**Required work**
Report every line below that carries the word "émis".

Transcribed page contents:
*** Begin section ***

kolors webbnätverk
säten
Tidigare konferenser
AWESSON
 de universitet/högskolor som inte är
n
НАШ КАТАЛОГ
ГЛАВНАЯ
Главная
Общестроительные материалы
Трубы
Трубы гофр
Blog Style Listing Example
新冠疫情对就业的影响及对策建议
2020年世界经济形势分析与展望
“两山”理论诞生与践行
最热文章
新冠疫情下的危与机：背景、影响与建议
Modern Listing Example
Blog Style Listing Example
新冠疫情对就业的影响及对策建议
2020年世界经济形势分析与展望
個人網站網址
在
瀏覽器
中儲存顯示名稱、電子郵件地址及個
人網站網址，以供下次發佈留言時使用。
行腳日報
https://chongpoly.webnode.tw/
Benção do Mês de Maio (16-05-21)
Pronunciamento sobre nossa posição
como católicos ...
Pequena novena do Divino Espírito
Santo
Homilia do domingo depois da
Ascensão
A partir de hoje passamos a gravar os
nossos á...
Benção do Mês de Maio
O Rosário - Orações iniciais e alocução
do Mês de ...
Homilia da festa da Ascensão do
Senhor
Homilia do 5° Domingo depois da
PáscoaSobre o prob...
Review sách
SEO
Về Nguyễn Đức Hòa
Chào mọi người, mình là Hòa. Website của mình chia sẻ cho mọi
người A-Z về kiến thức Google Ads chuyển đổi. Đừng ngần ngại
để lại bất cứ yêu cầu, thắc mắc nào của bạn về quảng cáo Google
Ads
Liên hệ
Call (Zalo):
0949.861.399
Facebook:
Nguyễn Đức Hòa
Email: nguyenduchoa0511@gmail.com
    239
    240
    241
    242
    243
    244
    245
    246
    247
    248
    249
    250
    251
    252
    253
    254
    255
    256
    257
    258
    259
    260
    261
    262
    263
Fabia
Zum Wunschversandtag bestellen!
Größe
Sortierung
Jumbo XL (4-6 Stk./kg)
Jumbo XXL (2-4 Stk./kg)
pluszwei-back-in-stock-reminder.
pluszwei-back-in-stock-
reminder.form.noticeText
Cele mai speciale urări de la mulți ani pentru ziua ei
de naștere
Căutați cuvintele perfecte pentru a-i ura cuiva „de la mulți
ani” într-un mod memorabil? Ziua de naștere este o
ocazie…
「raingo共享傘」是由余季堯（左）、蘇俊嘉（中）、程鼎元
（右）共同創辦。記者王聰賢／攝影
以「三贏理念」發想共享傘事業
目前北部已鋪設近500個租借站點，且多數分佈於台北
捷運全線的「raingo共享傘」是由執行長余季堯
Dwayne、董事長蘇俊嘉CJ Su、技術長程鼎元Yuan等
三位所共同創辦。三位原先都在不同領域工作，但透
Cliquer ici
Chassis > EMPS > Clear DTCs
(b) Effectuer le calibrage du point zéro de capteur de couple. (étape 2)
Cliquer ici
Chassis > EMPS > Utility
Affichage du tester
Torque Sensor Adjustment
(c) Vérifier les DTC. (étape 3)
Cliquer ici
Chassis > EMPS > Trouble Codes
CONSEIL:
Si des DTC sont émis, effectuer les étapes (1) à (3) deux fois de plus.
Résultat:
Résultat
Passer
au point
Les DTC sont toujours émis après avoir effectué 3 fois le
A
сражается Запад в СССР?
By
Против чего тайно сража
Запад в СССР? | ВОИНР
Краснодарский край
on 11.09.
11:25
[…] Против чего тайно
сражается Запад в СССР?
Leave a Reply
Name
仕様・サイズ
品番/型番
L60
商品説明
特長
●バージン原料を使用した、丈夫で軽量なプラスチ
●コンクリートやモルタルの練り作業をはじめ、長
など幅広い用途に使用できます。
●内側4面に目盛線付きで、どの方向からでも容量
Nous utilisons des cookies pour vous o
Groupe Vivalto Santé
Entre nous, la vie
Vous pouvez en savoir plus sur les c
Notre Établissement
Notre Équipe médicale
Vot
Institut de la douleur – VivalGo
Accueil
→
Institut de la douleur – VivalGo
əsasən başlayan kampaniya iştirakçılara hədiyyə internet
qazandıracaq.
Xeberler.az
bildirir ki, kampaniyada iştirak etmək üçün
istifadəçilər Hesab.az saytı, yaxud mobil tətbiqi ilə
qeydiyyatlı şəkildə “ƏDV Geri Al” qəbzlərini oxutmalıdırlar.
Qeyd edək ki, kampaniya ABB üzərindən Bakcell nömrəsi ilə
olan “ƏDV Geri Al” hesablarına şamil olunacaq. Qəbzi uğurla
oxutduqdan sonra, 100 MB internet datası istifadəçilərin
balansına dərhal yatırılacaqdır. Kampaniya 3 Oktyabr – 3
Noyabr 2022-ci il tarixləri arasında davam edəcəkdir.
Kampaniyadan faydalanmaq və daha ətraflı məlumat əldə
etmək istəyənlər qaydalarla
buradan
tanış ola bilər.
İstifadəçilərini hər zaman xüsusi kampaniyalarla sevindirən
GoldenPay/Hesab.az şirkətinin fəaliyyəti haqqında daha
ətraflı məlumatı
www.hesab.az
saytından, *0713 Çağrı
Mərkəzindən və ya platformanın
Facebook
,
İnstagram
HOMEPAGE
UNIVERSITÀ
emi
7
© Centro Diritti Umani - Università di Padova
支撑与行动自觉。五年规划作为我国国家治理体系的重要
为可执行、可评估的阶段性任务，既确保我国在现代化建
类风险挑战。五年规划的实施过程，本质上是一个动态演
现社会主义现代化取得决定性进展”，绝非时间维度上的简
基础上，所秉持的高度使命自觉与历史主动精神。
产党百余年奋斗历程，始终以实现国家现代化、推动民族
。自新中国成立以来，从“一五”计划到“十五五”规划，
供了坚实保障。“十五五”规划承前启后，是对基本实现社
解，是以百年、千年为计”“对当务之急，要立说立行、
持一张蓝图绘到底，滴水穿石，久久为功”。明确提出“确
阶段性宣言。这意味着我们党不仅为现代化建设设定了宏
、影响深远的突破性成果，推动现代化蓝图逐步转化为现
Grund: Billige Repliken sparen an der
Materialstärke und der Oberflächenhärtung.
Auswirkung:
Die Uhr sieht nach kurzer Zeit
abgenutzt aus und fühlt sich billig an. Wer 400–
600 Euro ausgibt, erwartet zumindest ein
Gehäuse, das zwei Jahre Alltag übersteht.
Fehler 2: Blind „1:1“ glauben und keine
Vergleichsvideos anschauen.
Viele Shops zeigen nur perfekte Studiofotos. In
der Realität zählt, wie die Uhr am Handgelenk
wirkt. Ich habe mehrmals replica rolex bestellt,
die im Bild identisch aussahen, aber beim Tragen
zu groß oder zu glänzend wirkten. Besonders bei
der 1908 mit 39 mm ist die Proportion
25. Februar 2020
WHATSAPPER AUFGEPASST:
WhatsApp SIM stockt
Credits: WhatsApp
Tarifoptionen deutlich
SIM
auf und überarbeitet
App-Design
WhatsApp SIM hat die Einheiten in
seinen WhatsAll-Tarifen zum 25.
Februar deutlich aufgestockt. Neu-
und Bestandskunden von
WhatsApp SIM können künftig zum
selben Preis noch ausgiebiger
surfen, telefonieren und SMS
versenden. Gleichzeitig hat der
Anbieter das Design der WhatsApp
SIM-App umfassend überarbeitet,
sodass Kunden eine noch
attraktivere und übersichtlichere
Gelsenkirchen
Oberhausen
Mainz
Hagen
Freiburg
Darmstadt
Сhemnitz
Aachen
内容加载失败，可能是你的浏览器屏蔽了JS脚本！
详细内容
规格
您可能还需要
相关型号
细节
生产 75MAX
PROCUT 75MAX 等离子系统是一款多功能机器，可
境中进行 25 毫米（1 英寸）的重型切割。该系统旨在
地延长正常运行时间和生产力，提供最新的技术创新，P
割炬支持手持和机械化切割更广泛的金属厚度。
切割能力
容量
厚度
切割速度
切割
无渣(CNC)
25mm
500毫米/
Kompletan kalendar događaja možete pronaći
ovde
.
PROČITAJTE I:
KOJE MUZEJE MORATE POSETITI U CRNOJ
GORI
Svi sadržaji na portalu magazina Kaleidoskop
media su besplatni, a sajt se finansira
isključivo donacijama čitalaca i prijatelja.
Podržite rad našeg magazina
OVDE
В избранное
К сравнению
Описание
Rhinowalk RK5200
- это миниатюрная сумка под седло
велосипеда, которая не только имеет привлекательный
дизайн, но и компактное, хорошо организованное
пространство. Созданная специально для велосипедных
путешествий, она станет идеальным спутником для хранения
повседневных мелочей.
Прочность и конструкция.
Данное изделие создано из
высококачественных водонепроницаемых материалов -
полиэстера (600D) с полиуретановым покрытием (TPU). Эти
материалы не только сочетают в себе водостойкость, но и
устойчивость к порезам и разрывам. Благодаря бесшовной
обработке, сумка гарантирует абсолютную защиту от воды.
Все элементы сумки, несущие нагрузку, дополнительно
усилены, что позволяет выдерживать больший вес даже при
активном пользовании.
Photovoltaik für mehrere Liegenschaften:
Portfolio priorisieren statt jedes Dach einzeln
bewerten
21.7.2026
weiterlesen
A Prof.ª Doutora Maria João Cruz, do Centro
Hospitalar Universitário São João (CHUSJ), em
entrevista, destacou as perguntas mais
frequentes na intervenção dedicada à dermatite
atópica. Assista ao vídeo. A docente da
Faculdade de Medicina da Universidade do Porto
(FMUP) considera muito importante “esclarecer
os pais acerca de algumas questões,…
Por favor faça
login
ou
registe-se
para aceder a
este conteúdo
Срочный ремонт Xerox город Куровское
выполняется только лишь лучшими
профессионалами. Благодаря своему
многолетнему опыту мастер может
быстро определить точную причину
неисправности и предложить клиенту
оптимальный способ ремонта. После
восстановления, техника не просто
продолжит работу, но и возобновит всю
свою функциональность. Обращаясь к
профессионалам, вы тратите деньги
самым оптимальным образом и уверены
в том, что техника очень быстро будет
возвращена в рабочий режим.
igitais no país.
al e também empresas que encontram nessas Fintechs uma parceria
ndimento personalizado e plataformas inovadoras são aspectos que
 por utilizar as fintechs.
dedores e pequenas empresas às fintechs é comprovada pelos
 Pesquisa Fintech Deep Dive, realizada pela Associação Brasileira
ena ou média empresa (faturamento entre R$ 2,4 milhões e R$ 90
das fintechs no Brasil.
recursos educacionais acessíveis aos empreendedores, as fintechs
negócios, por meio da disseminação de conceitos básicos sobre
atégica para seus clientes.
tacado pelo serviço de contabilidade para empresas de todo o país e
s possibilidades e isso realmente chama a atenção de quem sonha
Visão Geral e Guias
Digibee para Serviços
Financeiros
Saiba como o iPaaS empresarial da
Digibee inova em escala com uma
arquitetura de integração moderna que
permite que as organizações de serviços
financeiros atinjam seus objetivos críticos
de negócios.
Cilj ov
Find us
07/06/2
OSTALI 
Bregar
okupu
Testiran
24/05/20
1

*** End section ***

**Task solution**
Si des DTC sont émis, effectuer les étapes (1) à (3) deux fois de plus.
Les DTC sont toujours émis après avoir effectué 3 fois le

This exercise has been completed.